Like all of us, I have contradictory impulses. I find in myself seemingly opposed desires, and tendencies, which operate with greater or lesser strength at different times. One of those for me has to do with a sense of home and belonging. On the one hand, I have a strong desire to be free to go wherever God calls me. I have what one of my friends termed a strong missionary streak and that side of me likes the idea of being ready and able to pick up and go wherever I am led by the Spirit, be it Nepal and India (as I did in my younger days) or Minnesota (where I am now), without anything to hinder me. That is the side of me that sees my path as a series of pilgrimages. The side of me that gets nervous when I feel like I have too many belongings, too much “stuff.” For that part of me, notions like “home” and “belonging” have no place.
But there is also a part of me that desires to feel a sense of home, to feel like I belong somewhere. In most periods of my life I have not felt a sense of home and belonging, feeling, as like I didn’t (and don’t) fully fit in wherever I am. I have often experienced feelings of rootlessness and homelessness.
When I look at tension between those two tendencies, which is reflected over and over again in my journals through the years, I know that what I want most deeply is to be totally willing and free to go wherever God may want to send me.

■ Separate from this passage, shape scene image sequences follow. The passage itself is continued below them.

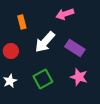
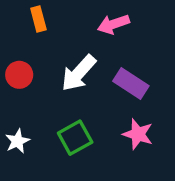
orange rectangle: (22, 22) -> (38, 19), moved
red circle: (11, 51) -> (19, 75), moved

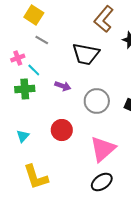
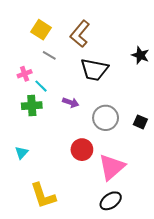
brown L-shape: (104, 19) -> (80, 34), moved
red circle: (62, 130) -> (82, 150), moved
cyan triangle: (23, 136) -> (22, 153), moved

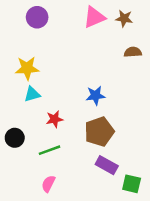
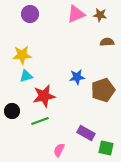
red star: (54, 119) -> (44, 96), size x1.6
brown pentagon: (99, 132) -> (103, 90), moved
pink semicircle: (48, 184) -> (59, 150), moved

In an episode in St. Matthew’s Gospel, Jesus answers the scribe who tells Him he will follow Him anywhere by telling him that “foxes have holes and the birds of the air have nests, but the Son of Man has nowhere to lay His head.” I read that line and I want it to not matter where I lay my head.
When I reflect on that passage, I realize that there is a very fine line between no place being home and every place being home. What I hope to appreciate more and more is that wherever I am called to be is home because that is where God has asked me to be.